Yesterday, when looking at the latest TIC data, we made a modest proposal: the reason why yields are blowing out has nothing to do with the contrived concept of “term premium”, nothing to do with some ridiculous myth that Bidenomics has decoupled the US from the rest of the world, which now finds itself in some Golden Age of economic growth (where mortgages are now 8% and all credit cards are maxed out), and everything to do with aggressive selling by a handful of key entities, the number one being China which has sold its Treasury holdings in 20 of the past 22 months…
… and the second one being foreign central banks, which after five months of purchases, dumped the most treasuries since the start of the year…
… just as 10Y yields blew out.
But it turns out there was much more, because while we were focusing on just the change in Chinese treasuries, we should have been looking at the bigger picture. And what it reveals, as Bloomberg wrote this morning, is that Chinese investors offloaded the most US bonds and stocks in four years in August, further fueling speculation Beijing is liquidating FX reserves to defend a weakening yuan, or for the same reasons Russia liquidated its own Treasury holdings in 2018: it knew, correctly, that the dollar would be weaponized against it… and if China has any intention to anex Taiwan in the future, why wouldn’t it be shifting away from US Treasury holdings? After all, it saw how quickly Russia would be cut off from SWIFT and the broader dollar regime.
In any case, as the chart below shows, while the bulk of the $21.2 billion of the August sales were in Treasuries and US equities, the Asian nation also cut holdings of agency debt (debunking a widespread if erroneous theory that China is not selling TSYs).
To be sure, an FX liquidation to prop up the currency would make perfect sense: in August, the onshore yuan tumbled to its lowest against the dollar since November, prompting Beijing to tell state-owned banks to step up intervention in the currency market (recall this post from August: “China Launches War On Yuan Bears With 1000+ pip Fixing Gap Vs Estimates“)
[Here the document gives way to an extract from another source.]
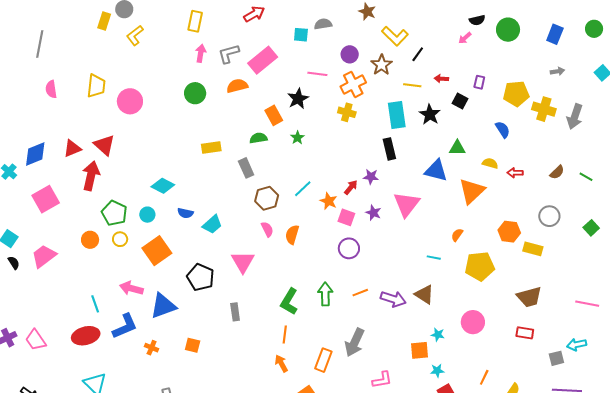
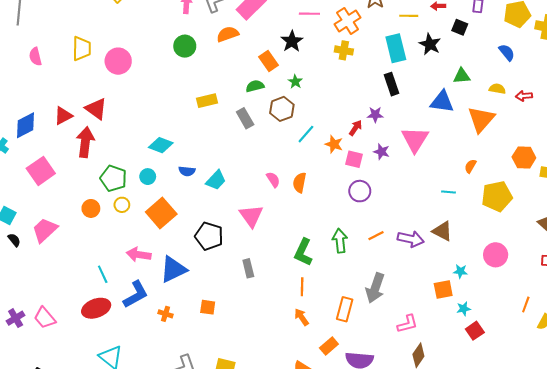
brown hexagon: (267, 198) -> (282, 109), moved
orange line: (484, 377) -> (526, 304), moved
“This could be to liquidate some bond holdings to obtain US dollar cash in case it is needed later to defend the yuan via intervention operations,” said Gareth Berry, a currency and rates strategist at Macquarie Group Ltd. in Singapore. “The same reason may go for why they sold stocks.”
In addition to the $14.9BN in US TSY solds in August, the most since May 2022, Chinese investors also sold a record $5.1 billion of US stocks in August, the data showed; incidentally that’s the month that the S&P swooned after hitting a 2023 high just after the Fed’s “final rate hike” FOMC meeting in late July.
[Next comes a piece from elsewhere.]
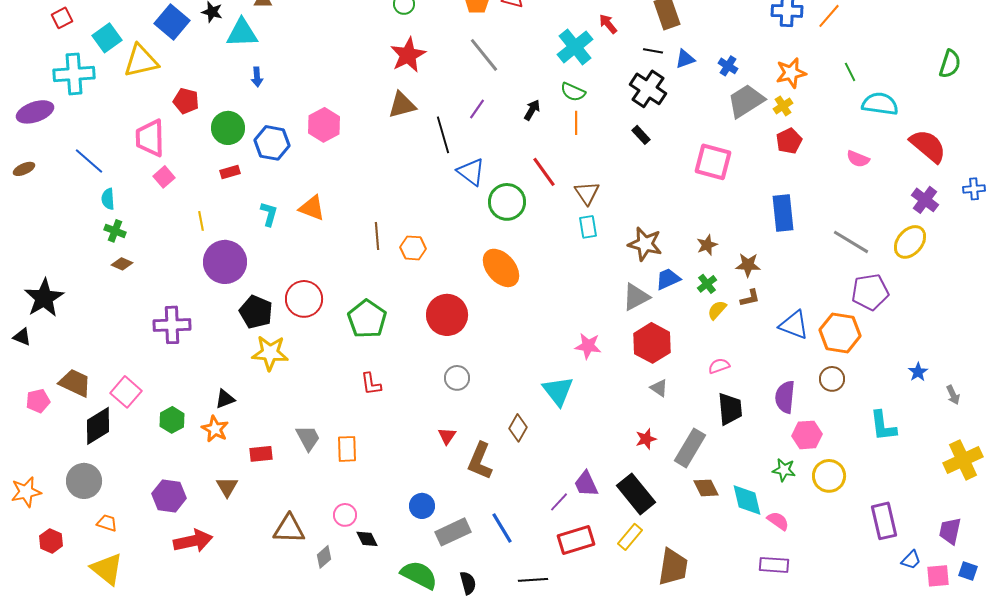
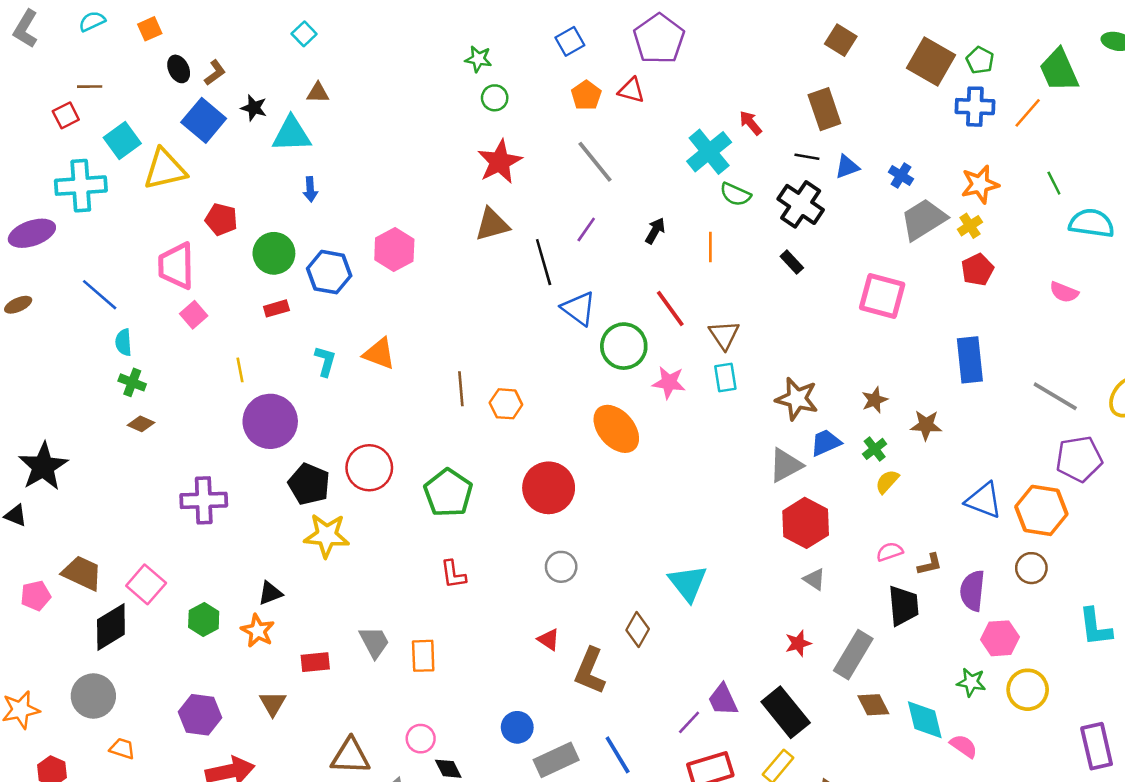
green semicircle: (573, 92) -> (735, 194), moved
brown L-shape: (750, 298) -> (930, 564), moved
pink star: (588, 346) -> (669, 382), moved
red triangle: (447, 436) -> (549, 640), turned -30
While Chinese funds have been selling down holdings in Treasuries this year, they were buying a roughly comparable amount of US agency bonds. As such, the net sale of both types of bonds in August will raise eyebrows for investors tracking demand for US debt.
And, as we noted yesterday, it’s not just China: Japanese investors have also been paring their holdings of US securities, with sales of corporate bonds hitting a record.
“I suspect that Japan investors bought US corporate bonds over the past two years to obtain a yield pick-up over Treasuries,” said Macquarie’s Berry. “Now that Treasury yields have risen so much, they can feel more comfortable rotating back the other way.”